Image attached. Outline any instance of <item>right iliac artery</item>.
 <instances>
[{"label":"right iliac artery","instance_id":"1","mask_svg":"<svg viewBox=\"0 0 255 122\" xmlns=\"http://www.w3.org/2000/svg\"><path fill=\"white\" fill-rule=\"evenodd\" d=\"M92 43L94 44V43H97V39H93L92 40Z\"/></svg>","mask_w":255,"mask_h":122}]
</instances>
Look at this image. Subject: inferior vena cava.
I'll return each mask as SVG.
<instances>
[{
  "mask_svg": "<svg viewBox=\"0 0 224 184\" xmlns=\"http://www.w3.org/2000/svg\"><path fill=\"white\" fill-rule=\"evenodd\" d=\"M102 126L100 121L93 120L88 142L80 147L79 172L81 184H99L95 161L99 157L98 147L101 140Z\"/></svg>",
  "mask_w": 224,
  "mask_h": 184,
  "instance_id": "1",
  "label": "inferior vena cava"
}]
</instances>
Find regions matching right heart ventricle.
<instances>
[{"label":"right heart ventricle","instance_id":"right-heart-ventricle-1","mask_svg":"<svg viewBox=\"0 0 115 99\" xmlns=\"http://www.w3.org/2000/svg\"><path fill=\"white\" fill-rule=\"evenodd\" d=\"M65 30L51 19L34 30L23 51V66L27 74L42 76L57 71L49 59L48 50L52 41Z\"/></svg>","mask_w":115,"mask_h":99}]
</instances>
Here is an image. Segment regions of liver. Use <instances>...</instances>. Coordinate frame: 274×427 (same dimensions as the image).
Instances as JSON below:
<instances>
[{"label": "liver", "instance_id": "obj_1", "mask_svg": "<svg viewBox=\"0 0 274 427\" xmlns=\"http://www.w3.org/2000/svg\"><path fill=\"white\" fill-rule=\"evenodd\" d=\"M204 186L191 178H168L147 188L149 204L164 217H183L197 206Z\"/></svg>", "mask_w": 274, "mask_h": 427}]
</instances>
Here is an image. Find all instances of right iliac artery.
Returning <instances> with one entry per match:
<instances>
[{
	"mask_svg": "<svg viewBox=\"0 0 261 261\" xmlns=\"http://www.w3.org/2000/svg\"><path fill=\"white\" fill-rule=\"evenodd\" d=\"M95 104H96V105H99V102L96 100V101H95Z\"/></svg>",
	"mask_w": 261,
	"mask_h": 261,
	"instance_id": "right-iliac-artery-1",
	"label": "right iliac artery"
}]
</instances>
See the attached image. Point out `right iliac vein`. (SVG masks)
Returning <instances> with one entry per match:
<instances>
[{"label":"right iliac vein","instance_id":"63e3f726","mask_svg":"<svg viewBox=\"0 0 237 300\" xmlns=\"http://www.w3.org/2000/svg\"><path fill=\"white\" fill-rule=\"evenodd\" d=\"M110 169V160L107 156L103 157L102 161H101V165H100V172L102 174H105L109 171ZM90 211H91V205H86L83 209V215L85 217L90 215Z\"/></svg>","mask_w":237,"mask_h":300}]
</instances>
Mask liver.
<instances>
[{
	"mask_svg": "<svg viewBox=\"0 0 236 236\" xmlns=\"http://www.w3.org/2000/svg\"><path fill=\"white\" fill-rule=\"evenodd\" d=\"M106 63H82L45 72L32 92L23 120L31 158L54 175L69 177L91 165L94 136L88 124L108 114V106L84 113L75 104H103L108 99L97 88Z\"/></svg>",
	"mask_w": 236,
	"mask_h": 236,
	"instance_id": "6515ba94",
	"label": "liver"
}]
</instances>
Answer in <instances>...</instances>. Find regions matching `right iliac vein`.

### [What you are asked to do]
The material above is to be transcribed in full, exactly as it stands.

### [Written solution]
Image attached. Outline any instance of <item>right iliac artery</item>.
 <instances>
[{"label":"right iliac artery","instance_id":"1","mask_svg":"<svg viewBox=\"0 0 255 122\" xmlns=\"http://www.w3.org/2000/svg\"><path fill=\"white\" fill-rule=\"evenodd\" d=\"M92 43L94 44V43H97V39H93L92 40Z\"/></svg>","mask_w":255,"mask_h":122}]
</instances>
Look at this image. Subject: inferior vena cava.
I'll return each mask as SVG.
<instances>
[{
  "mask_svg": "<svg viewBox=\"0 0 224 184\" xmlns=\"http://www.w3.org/2000/svg\"><path fill=\"white\" fill-rule=\"evenodd\" d=\"M102 126L100 121L93 120L88 142L80 147L79 172L81 184H99L95 161L99 157L98 147L101 140Z\"/></svg>",
  "mask_w": 224,
  "mask_h": 184,
  "instance_id": "1",
  "label": "inferior vena cava"
}]
</instances>
Find regions matching right heart ventricle.
<instances>
[{"label":"right heart ventricle","instance_id":"right-heart-ventricle-1","mask_svg":"<svg viewBox=\"0 0 115 99\" xmlns=\"http://www.w3.org/2000/svg\"><path fill=\"white\" fill-rule=\"evenodd\" d=\"M65 30L51 19L34 30L23 51V66L27 74L42 76L57 71L49 59L48 50L52 41Z\"/></svg>","mask_w":115,"mask_h":99}]
</instances>
Here is an image. Segment regions of liver. Use <instances>...</instances>. Coordinate frame: 274×427 (same dimensions as the image).
Instances as JSON below:
<instances>
[{"label": "liver", "instance_id": "obj_1", "mask_svg": "<svg viewBox=\"0 0 274 427\" xmlns=\"http://www.w3.org/2000/svg\"><path fill=\"white\" fill-rule=\"evenodd\" d=\"M204 186L191 178H168L147 188L149 204L164 217H183L197 206Z\"/></svg>", "mask_w": 274, "mask_h": 427}]
</instances>
Here is an image. Find all instances of right iliac artery.
Returning <instances> with one entry per match:
<instances>
[{
	"mask_svg": "<svg viewBox=\"0 0 261 261\" xmlns=\"http://www.w3.org/2000/svg\"><path fill=\"white\" fill-rule=\"evenodd\" d=\"M95 104H96V105H99V102L96 100V101H95Z\"/></svg>",
	"mask_w": 261,
	"mask_h": 261,
	"instance_id": "right-iliac-artery-1",
	"label": "right iliac artery"
}]
</instances>
See the attached image. Point out `right iliac vein`. (SVG masks)
Returning <instances> with one entry per match:
<instances>
[{"label":"right iliac vein","instance_id":"63e3f726","mask_svg":"<svg viewBox=\"0 0 237 300\" xmlns=\"http://www.w3.org/2000/svg\"><path fill=\"white\" fill-rule=\"evenodd\" d=\"M110 169V160L107 156L103 157L102 161H101V165H100V172L102 174H105L109 171ZM90 211H91V205H86L83 209V215L85 217L90 215Z\"/></svg>","mask_w":237,"mask_h":300}]
</instances>
Mask liver.
<instances>
[{
	"mask_svg": "<svg viewBox=\"0 0 236 236\" xmlns=\"http://www.w3.org/2000/svg\"><path fill=\"white\" fill-rule=\"evenodd\" d=\"M106 63H82L45 72L32 92L23 120L31 158L54 175L69 177L91 165L94 136L88 124L108 114V106L84 113L75 104H103L108 99L97 88Z\"/></svg>",
	"mask_w": 236,
	"mask_h": 236,
	"instance_id": "6515ba94",
	"label": "liver"
}]
</instances>
Answer in <instances>...</instances>. Find regions matching `right iliac vein`.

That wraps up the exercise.